Dominique Préhu : Ce sera globalement positif à mon avis. La CFDT est favorable à la loi Rebsamen. Et elle est plutôt perçue comme positive chez les élus CFDT qui considèrent comme un bon point de chercher la simplification par le regroupement des thèmes de négociation. Grosso modo, cette loi apporte du mieux car elle simplifie les instances et les heures de délégation. C’est moins ardu à comprendre quand les thèmes de négociations sont regroupés, on ne débat pas par petits bouts qui ont l’art d’étirer à l’infini les négociations. Et qui, du coup, font qu’on met un temps fou à les appliquer. Je pense sincèrement que ça va simplifier la vie des élus dans les entreprises de plus de 300 salariés. Il faudra sans doute élaborer quelques aménagements et des garde-fous comme toujours. Sans compter qu’on ne change pas du jour au lendemain des habitudes. Mais contrairement à certains élus CGT qui remettent en cause la diminution du nombre des élus autour de la table, nous, à la CFDT, nous pensons que l’essentiel est de bien négocier, tout en étant bien conscients que certains patrons vont en profiter pour donner encore moins de contre-pouvoir aux CE. Mais de toutes les façons, nous ne sommes jamais décisionnaires. Nous avons surtout le pouvoir de donner notre avis ce qui n’est pas négligeable, car les patrons qui veulent la paix sociale respectent cet avis.
Média CE : Vous avez eu le temps d’étudier son impact sur le CE ?
Dominique Préhu : Non, pas encore, il faut que je me penche vraiment sur la question. Les impacts sont très techniques, il faut être très au fait pour les évaluer. Mais je crois que ça risque aussi de bousculer les acquis.
Média CE : Allez-vous avoir recours à une formation pour étudier le sujet ?

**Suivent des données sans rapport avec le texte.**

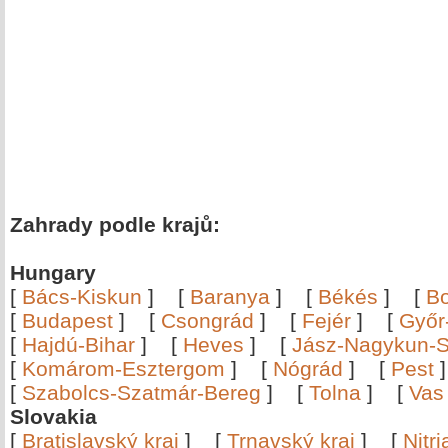
Zahrady podle krajů:
Hungary
[
Bács-Kiskun
]
[
Baranya
]
[
Békés
]
[
B
[
Budapest
]
[
Csongrád
]
[
Fejér
]
[
Győr
[
Hajdú-Bihar
]
[
Heves
]
[
Jász-Nagykun-S
[
Komárom-Esztergom
]
[
Nógrád
]
[
Pest
[
Szabolcs-Szatmár-Bereg
]
[
Tolna
]
[
Vas
Slovakia
[
Bratislavský kraj
]
[
Trnavský kraj
]
[
Nitr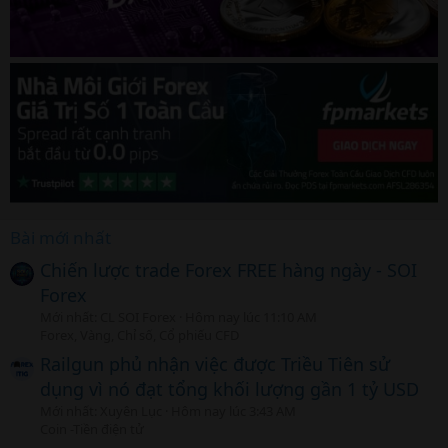
Bài mới nhất
Chiến lược trade Forex FREE hàng ngày - SOI
Forex
Mới nhất: CL SOI Forex
Hôm nay lúc 11:10 AM
Forex, Vàng, Chỉ số, Cổ phiếu CFD
Railgun phủ nhận việc được Triều Tiên sử
dụng vì nó đạt tổng khối lượng gần 1 tỷ USD
Mới nhất: Xuyên Lục
Hôm nay lúc 3:43 AM
Coin -Tiền điện tử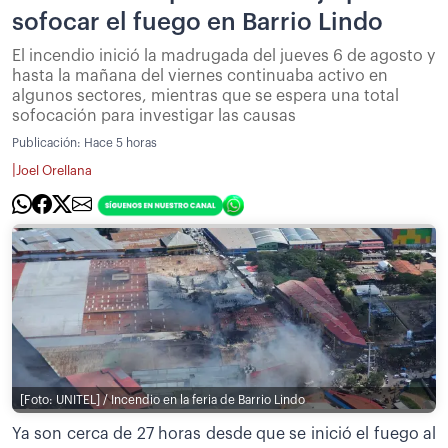
sofocar el fuego en Barrio Lindo
El incendio inició la madrugada del jueves 6 de agosto y
hasta la mañana del viernes continuaba activo en
algunos sectores, mientras que se espera una total
sofocación para investigar las causas
Publicación:
Hace 5 horas
|
Joel Orellana
[Foto: UNITEL] / Incendio en la feria de Barrio Lindo
Ya son cerca de 27 horas desde que se inició el fuego al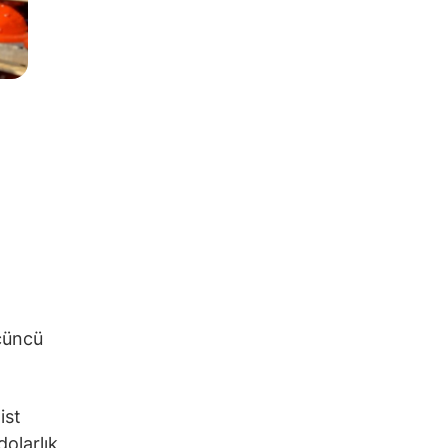
çüncü
ist
dolarlık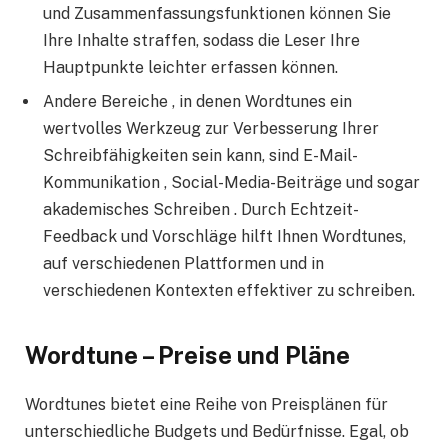
und Zusammenfassungsfunktionen können Sie
Ihre Inhalte straffen, sodass die Leser Ihre
Hauptpunkte leichter erfassen können.
Andere Bereiche , in denen Wordtunes ein
wertvolles Werkzeug zur Verbesserung Ihrer
Schreibfähigkeiten sein kann, sind E-Mail-
Kommunikation , Social-Media-Beiträge und sogar
akademisches Schreiben . Durch Echtzeit-
Feedback und Vorschläge hilft Ihnen Wordtunes,
auf verschiedenen Plattformen und in
verschiedenen Kontexten effektiver zu schreiben.
Wordtune – Preise und Pläne
Wordtunes bietet eine Reihe von Preisplänen für
unterschiedliche Budgets und Bedürfnisse. Egal, ob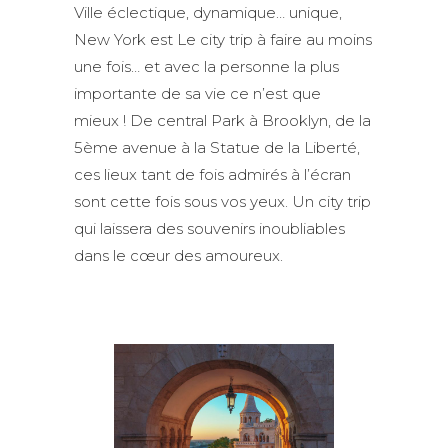
Ville éclectique, dynamique… unique,
New York est Le city trip à faire au moins
une fois… et avec la personne la plus
importante de sa vie ce n’est que
mieux ! De central Park à Brooklyn, de la
5ème avenue à la Statue de la Liberté,
ces lieux tant de fois admirés à l’écran
sont cette fois sous vos yeux. Un city trip
qui laissera des souvenirs inoubliables
dans le cœur des amoureux.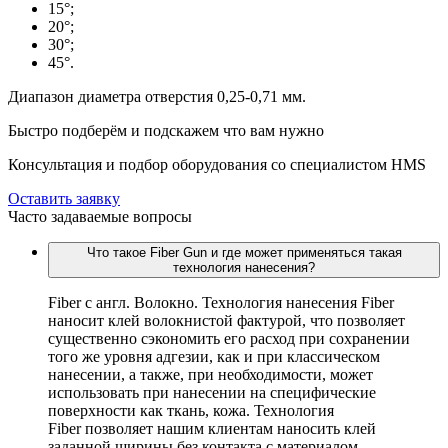
15°;
20°;
30°;
45°.
Диапазон диаметра отверстия 0,25-0,71 мм.
Быстро подберём и подскажем что вам нужно
Консультация и подбор оборудования со специалистом HMS
Оставить заявку
Часто задаваемые вопросы
Что такое Fiber Gun и где может применяться такая
технология нанесения?
Fiber c англ. Волокно. Технология нанесения Fiber
наносит клей волокнистой фактурой, что позволяет
существенно сэкономить его расход при сохранении
того же уровня адгезии, как и при классическом
нанесении, а также, при необходимости, может
использовать при нанесении на специфические
поверхности как ткань, кожа. Технология
Fiber позволяет нашим клиентам наносить клей
заданной ширины без контакта с материалом.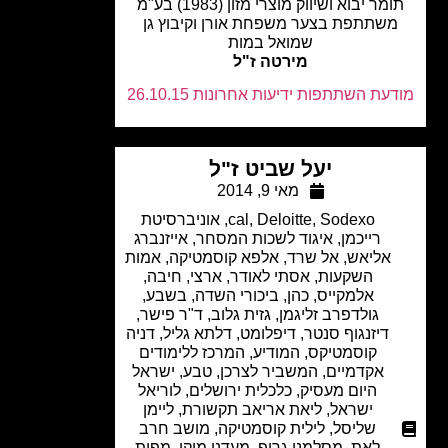
מר יבוא ושיווק מוצרי מזון (1983) בע"מ
שתתפת בצער משפחת אורן וקיבוץ גן
שמואל במות
מירטה ז"ל
עת השתתפות ידיעות אחרונות 26.10.15
יעל שביט ז"ל
מאי 9, 2014
Sodexo
,
Deloitte
,
cal
,
אוניברסיטת
רייכמן
,
איגוד לשכות המסחר
,
אייזנברג
אליאש
,
אל שרד
,
אלפא קוסמטיקה
,
אמות
השקעות
,
אסתי לאודר
,
ארצי, חיבה,
אלמקייס, כהן
,
ביכורי השדה
,
בשבע
,
גולדפרב זליגמן
,
גזית גלוב
,
ד"ר פישר
,
דיזנגוף סנטר
,
דיפלומט
,
דלתא גליל
,
דניה
קוסמטיקס
,
המודיע
,
המרכז ללימודים
אקדמיים
,
המשביר לצרכן
,
טבע
,
ישראל
היום מעסיק
,
כלכלית ירושלים
,
לוריאל
ישראל
,
ליאת אריאב תקשורת
,
ליימן
שליסל
,
לילית קוסמטיקה
,
מושב חרב
לאת
,
מסלמני גרופ
,
מעדני מיקי
,
מפות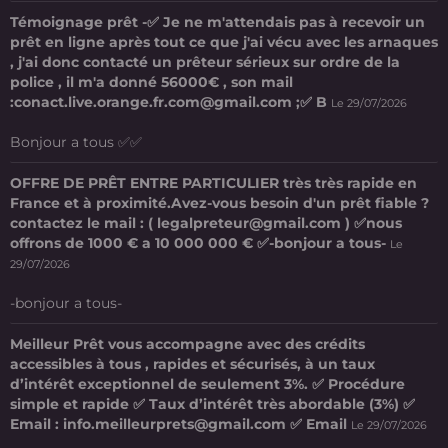
Témoignage prêt -✅ Je ne m'attendais pas à recevoir un
prêt en ligne après tout ce que j'ai vécu avec les arnaques
, j'ai donc contacté un prêteur sérieux sur ordre de la
police , il m'a donné 56000€ , son mail
:conact.live.orange.fr.com@gmail.com ;✅ B
Le 29/07/2026
Bonjour a tous ✅✅
OFFRE DE PRÊT ENTRE PARTICULIER très très rapide en
France et à proximité.Avez-vous besoin d'un prêt fiable ?
contactez le mail : ( legalpreteur@gmail.com ) ✅nous
offrons de 1000 € a 10 000 000 € ✅-bonjour a tous-
Le
29/07/2026
-bonjour a tous-
Meilleur Prêt vous accompagne avec des crédits
accessibles à tous , rapides et sécurisés, à un taux
d’intérêt exceptionnel de seulement 3%. ✅ Procédure
simple et rapide ✅ Taux d’intérêt très abordable (3%) ✅
Email : info.meilleurprets@gmail.com ✅ Email
Le 29/07/2026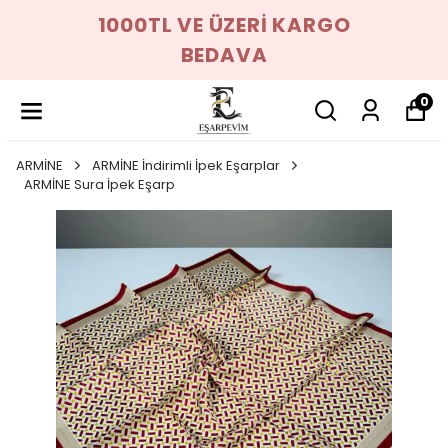
1000TL VE ÜZERİ KARGO
BEDAVA
0
ARMİNE
ARMİNE İndirimli İpek Eşarplar
ARMİNE Sura İpek Eşarp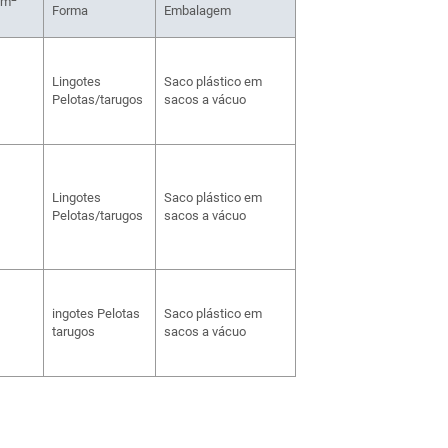
cm
Forma
Embalagem
Lingotes
Saco plástico em
Pelotas/tarugos
sacos a vácuo
Lingotes
Saco plástico em
Pelotas/tarugos
sacos a vácuo
ingotes Pelotas
Saco plástico em
tarugos
sacos a vácuo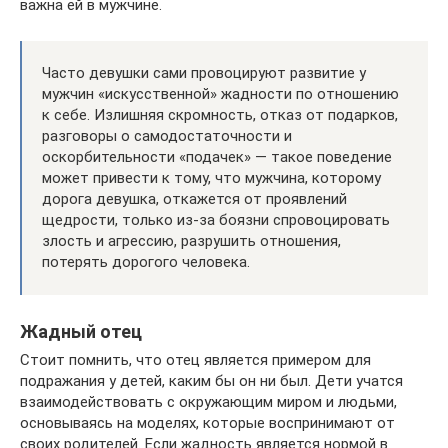
важна ей в мужчине.
Часто девушки сами провоцируют развитие у
мужчин «искусственной» жадности по отношению
к себе. Излишняя скромность, отказ от подарков,
разговоры о самодостаточности и
оскорбительности «подачек» — такое поведение
может привести к тому, что мужчина, которому
дорога девушка, откажется от проявлений
щедрости, только из-за боязни спровоцировать
злость и агрессию, разрушить отношения,
потерять дорогого человека.
Жадный отец
Стоит помнить, что отец является примером для
подражания у детей, каким бы он ни был. Дети учатся
взаимодействовать с окружающим миром и людьми,
основываясь на моделях, которые воспринимают от
своих родителей. Если жадность является нормой в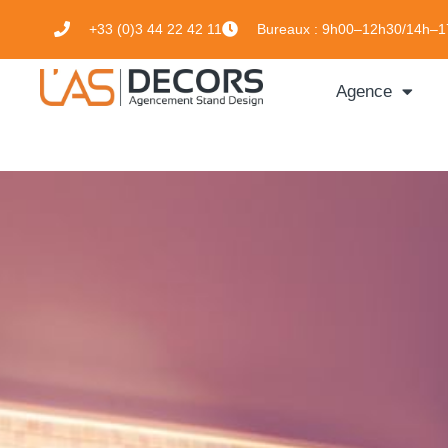
+33 (0)3 44 22 42 11
Bureaux :
9h00–12h30/14h–1
Agence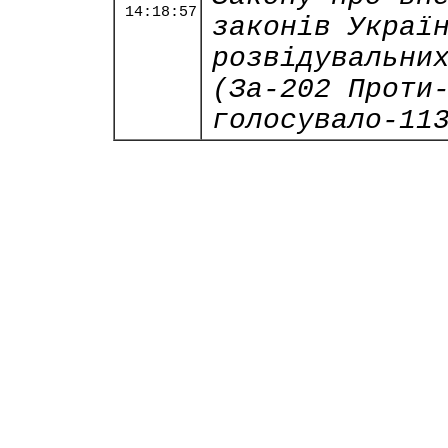
14:18:57
законів Украї
розвідувальни
(За-202 Проти
голосувало-11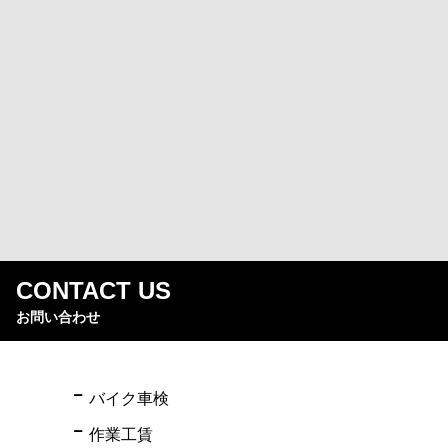
CONTACT US
お問い合わせ
バイク車検
作業工賃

Dominique Préhu : Oui, car il faut être capable de le maîtriser. Je crois que la loi Rebsamen part d’une excellente idée : donner à la base la capacité de négocier en direct avec le patron, sauf que certains d’entre eux pourront faire pression auprès des élus. Il risque d’y avoir une fragilisation des négociateurs isolés, non syndiqués au sein de l’entreprise. Et ça, c’est nier la représentativité et le travail des élus. Je crois aussi qu’il y a un danger sur la formation. Elle sera assurée par qui pour les non-syndiqués? Cette loi remet en question un système qui existe depuis un moment et qui ne fonctionne pas si mal. Nul n’est censé ignorer la loi, encore faut-il avoir la capacité d’être formé, car pour pouvoir bien négocier, il faut être au même niveau de connaissances. Ce sont des chantiers intéressants mais je crois qu’il est encore trop tôt pour trancher Pour ou contre.